##### DATA FOR THIS TASK #####

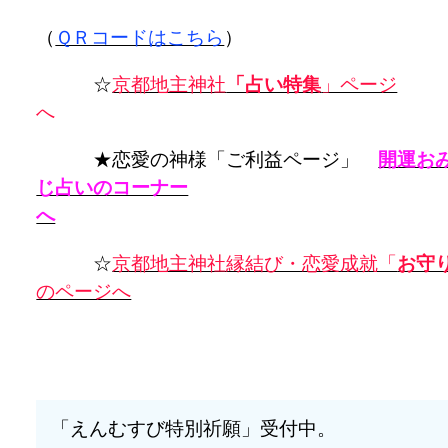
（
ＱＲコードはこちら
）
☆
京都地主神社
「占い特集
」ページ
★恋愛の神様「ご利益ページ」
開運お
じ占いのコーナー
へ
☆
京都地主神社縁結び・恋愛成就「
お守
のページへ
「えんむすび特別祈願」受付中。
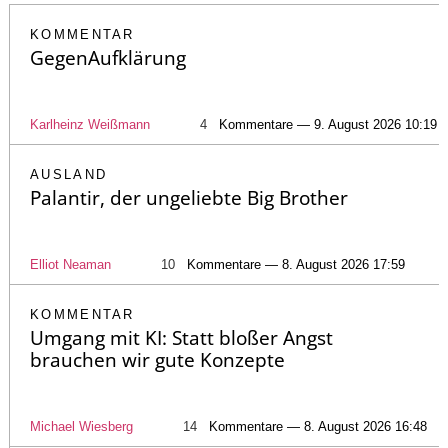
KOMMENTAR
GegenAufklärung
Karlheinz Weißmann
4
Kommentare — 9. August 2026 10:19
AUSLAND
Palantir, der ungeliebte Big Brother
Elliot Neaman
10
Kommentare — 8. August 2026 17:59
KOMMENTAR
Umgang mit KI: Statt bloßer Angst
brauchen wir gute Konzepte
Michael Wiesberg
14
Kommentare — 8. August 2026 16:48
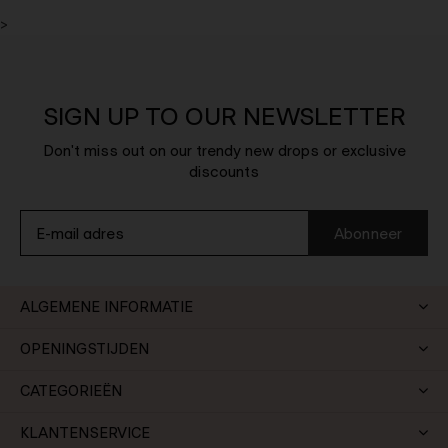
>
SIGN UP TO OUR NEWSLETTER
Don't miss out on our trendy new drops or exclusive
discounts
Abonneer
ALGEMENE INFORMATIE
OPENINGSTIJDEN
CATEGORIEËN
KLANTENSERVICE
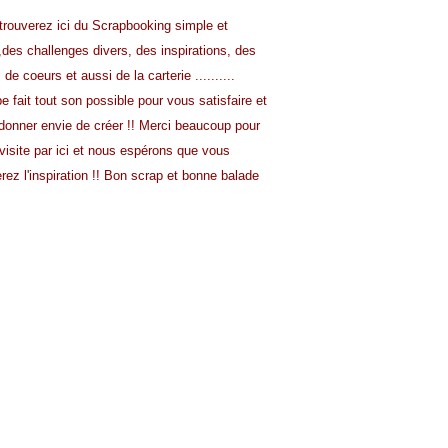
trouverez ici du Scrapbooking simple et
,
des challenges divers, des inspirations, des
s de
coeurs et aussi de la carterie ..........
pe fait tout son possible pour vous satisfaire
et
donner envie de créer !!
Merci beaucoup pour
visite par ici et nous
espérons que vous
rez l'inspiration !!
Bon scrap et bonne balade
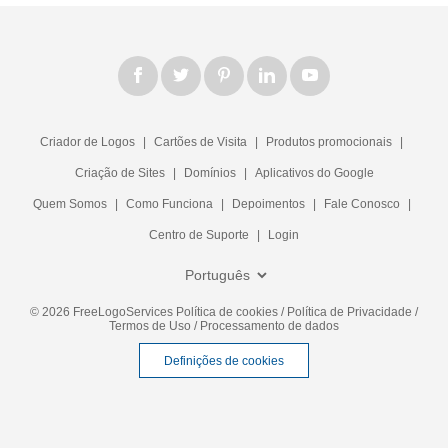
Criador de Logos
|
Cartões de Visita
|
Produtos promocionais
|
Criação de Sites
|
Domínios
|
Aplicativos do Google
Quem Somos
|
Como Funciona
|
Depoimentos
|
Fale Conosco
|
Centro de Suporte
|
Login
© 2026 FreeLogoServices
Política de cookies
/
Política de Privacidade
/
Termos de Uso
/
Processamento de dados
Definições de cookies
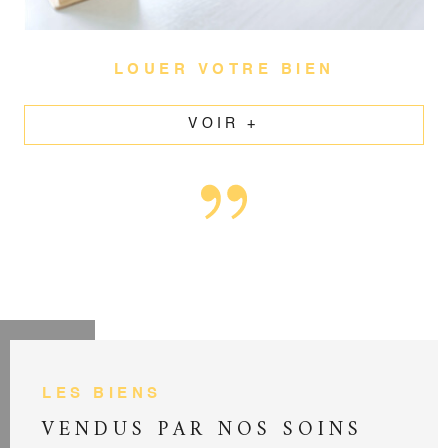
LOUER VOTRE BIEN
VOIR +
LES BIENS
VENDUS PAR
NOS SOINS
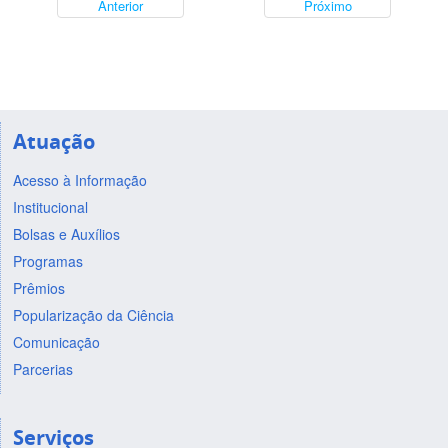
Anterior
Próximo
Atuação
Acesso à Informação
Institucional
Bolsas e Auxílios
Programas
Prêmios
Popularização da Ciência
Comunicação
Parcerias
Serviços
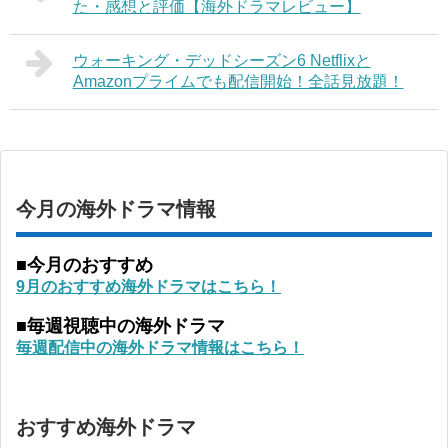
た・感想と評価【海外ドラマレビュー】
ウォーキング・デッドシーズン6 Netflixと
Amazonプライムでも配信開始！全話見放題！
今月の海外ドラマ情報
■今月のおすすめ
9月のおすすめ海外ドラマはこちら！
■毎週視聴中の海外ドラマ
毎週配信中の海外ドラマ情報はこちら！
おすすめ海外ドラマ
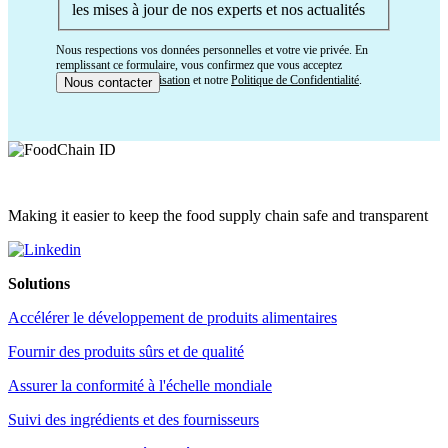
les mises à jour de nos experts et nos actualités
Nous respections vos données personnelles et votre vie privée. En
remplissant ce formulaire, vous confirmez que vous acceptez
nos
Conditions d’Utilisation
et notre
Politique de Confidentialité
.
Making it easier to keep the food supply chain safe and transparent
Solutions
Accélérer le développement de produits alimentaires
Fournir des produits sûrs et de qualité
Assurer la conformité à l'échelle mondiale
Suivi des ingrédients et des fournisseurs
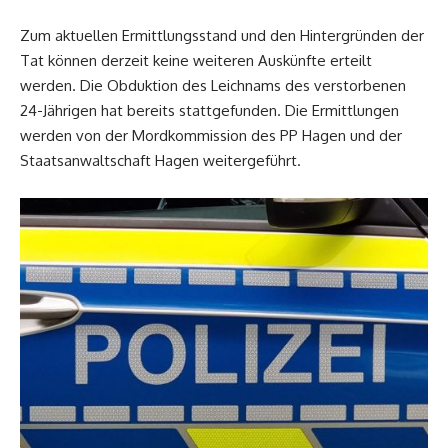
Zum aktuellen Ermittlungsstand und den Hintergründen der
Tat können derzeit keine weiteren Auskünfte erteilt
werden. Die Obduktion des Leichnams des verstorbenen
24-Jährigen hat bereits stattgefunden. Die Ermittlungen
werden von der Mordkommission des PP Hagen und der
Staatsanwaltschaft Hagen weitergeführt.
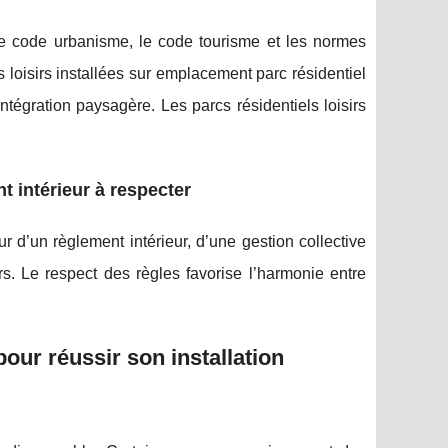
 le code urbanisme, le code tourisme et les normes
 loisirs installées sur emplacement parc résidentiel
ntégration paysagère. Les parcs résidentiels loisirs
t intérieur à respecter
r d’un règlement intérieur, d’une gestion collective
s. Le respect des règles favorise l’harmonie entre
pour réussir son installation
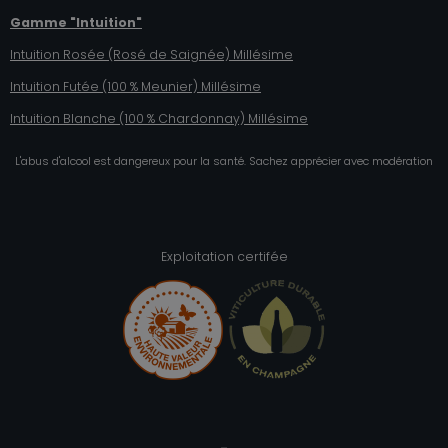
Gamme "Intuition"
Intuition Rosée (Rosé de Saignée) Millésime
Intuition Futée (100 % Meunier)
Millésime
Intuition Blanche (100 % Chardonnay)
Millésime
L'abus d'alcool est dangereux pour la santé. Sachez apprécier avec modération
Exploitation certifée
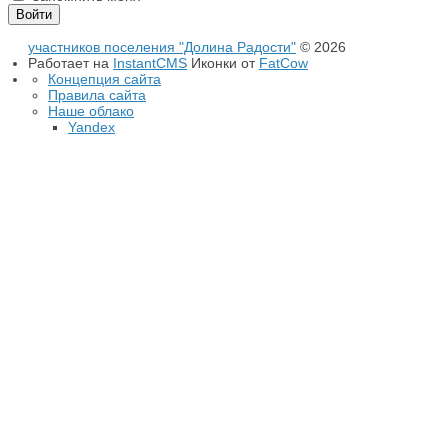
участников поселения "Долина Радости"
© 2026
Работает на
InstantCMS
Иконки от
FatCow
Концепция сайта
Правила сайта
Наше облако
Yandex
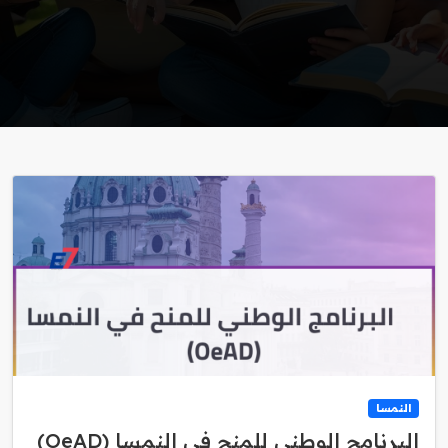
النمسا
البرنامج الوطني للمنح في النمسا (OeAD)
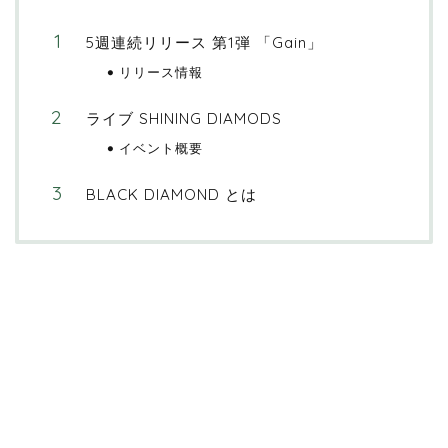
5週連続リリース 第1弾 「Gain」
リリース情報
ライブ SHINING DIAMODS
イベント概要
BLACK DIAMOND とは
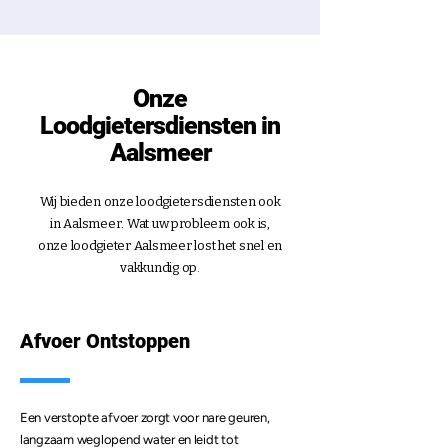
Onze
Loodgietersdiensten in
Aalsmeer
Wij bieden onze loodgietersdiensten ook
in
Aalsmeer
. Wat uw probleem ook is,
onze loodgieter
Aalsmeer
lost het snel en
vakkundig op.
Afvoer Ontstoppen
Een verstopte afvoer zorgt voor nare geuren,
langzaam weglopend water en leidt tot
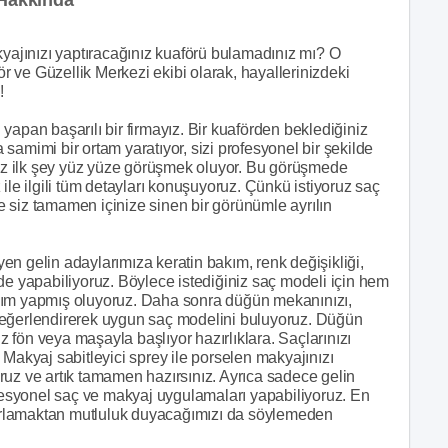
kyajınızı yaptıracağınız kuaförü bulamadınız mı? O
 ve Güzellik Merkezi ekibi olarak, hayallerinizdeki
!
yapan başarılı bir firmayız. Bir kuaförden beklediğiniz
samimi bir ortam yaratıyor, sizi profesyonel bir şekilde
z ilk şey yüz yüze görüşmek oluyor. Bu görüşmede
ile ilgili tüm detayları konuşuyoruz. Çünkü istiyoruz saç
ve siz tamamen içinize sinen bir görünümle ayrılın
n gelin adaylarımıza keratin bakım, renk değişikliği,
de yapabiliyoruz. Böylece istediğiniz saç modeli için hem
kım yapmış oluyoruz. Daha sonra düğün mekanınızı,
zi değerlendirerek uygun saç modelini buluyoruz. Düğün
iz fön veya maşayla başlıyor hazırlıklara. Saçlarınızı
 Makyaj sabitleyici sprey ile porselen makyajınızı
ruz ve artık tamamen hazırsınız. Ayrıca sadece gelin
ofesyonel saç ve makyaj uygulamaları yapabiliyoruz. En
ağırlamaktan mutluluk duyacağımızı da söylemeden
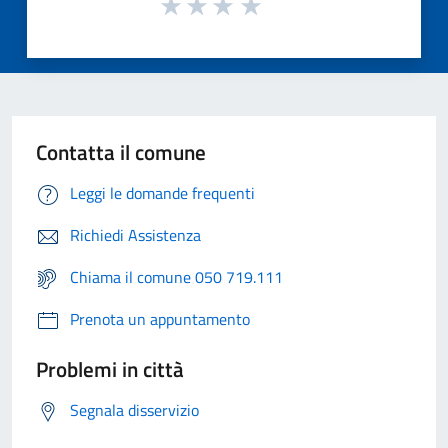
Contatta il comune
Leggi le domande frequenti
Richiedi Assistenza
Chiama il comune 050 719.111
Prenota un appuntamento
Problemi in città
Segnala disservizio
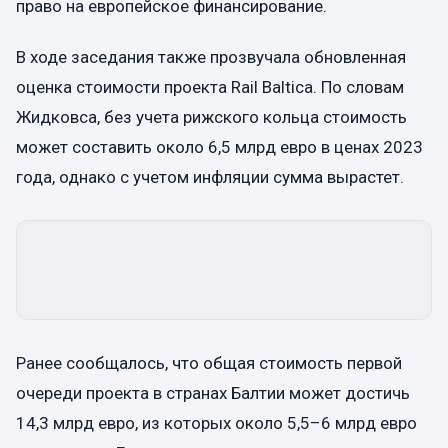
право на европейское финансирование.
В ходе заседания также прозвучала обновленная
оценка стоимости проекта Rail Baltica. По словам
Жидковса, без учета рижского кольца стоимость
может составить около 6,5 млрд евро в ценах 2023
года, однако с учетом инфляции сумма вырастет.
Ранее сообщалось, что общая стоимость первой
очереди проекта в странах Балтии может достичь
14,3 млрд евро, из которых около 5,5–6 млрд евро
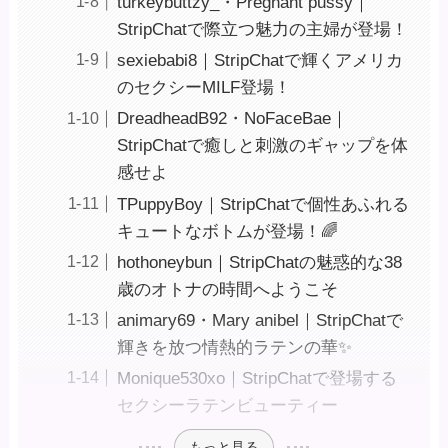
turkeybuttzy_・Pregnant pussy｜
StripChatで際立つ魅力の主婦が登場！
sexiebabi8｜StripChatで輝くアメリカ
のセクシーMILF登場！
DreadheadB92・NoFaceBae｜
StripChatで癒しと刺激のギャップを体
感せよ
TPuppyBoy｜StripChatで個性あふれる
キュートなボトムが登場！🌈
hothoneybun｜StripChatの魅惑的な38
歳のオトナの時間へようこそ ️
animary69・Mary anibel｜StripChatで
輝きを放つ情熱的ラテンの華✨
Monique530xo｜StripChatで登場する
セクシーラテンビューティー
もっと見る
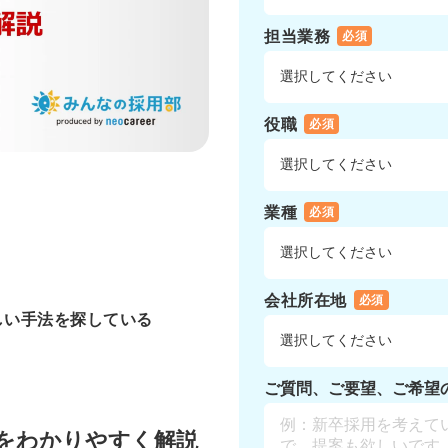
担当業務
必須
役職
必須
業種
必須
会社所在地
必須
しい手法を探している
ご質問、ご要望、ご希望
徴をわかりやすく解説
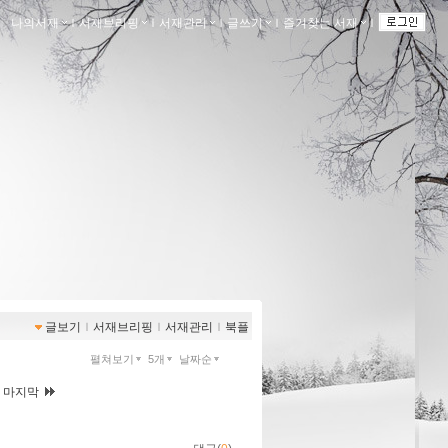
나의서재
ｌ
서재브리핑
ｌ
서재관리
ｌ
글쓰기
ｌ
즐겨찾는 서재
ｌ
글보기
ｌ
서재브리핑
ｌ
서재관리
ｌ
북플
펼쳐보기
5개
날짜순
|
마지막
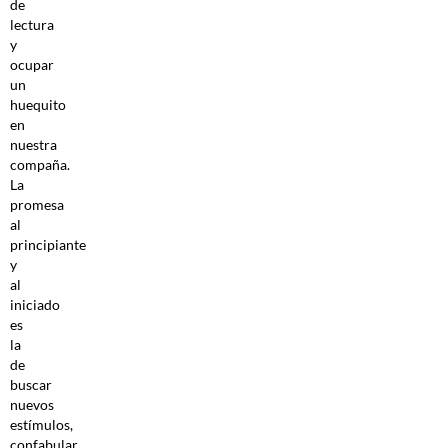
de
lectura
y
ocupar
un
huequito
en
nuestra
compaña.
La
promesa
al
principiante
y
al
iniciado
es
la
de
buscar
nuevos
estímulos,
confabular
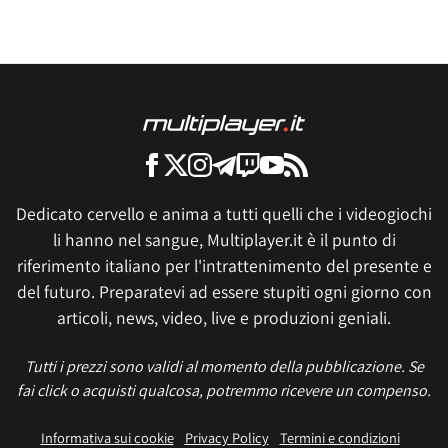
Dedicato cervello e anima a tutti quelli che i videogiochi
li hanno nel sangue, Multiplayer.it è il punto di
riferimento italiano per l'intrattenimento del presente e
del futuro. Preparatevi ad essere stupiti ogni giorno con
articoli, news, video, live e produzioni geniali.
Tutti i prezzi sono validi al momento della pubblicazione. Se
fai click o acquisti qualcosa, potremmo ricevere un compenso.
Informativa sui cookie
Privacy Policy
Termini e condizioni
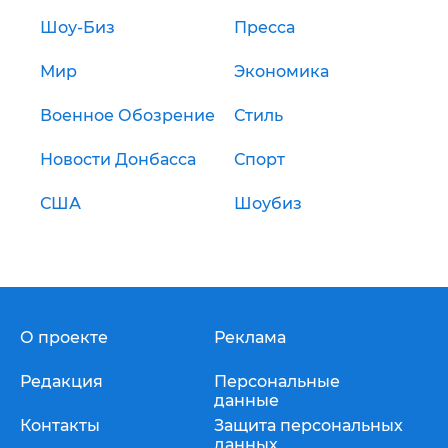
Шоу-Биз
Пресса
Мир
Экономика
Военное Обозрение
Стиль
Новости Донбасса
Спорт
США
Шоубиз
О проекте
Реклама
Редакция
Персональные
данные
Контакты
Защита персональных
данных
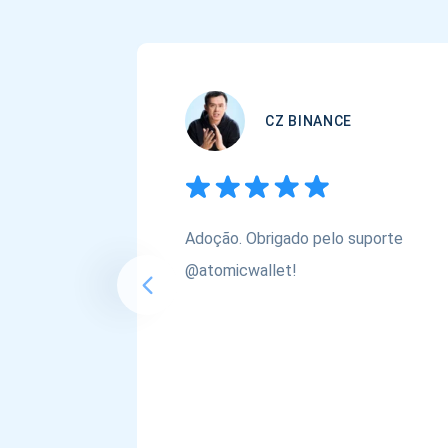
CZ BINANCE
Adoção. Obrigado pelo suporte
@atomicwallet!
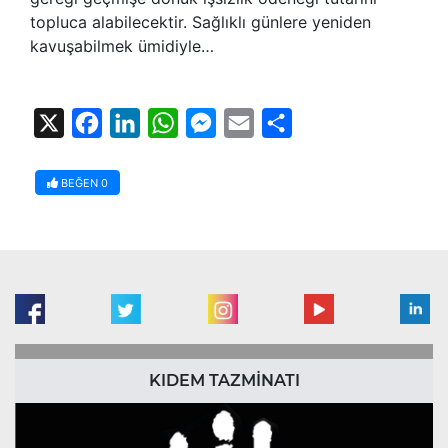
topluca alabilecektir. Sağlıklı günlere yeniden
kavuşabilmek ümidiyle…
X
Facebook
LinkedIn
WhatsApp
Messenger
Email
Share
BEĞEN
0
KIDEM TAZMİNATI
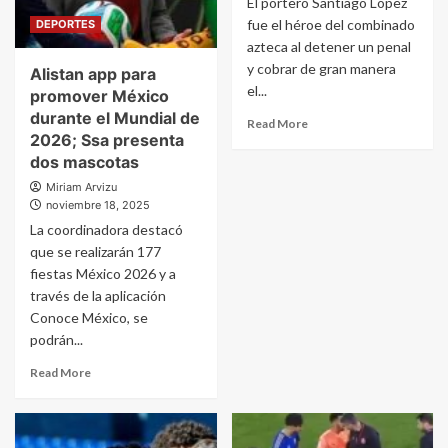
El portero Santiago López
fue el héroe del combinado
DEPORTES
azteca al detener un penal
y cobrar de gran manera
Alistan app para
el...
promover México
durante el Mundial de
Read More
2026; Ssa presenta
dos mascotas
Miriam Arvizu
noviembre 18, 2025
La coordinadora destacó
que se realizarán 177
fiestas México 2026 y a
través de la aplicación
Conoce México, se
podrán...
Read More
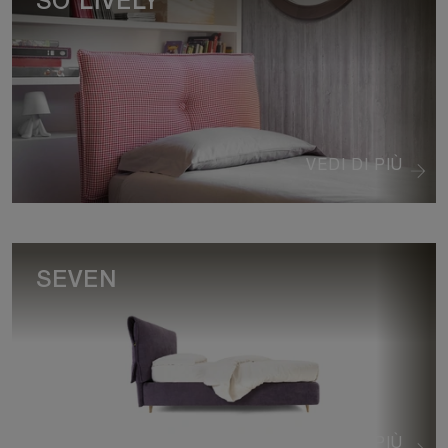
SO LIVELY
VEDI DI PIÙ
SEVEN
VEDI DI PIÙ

#####

EXERCISE DETAILS:
Above are the records. Copy only the lines from the one with "Nous respections vos" through the one with "Staatsanwaltschaft Hagen weitergeführt.", exactly, with no pictures.

SOLUTION:
Nous respections vos données personnelles et votre vie privée. En
remplissant ce formulaire, vous confirmez que vous acceptez
nos
Conditions d’Utilisation
et notre
Politique de Confidentialité
.
Making it easier to keep the food supply chain safe and transparent
Solutions
Accélérer le développement de produits alimentaires
Fournir des produits sûrs et de qualité
Assurer la conformité à l'échelle mondiale
Suivi des ingrédients et des fournisseurs
Zum aktuellen Ermittlungsstand und den Hintergründen der
Tat können derzeit keine weiteren Auskünfte erteilt
werden. Die Obduktion des Leichnams des verstorbenen
24-Jährigen hat bereits stattgefunden. Die Ermittlungen
werden von der Mordkommission des PP Hagen und der
Staatsanwaltschaft Hagen weitergeführt.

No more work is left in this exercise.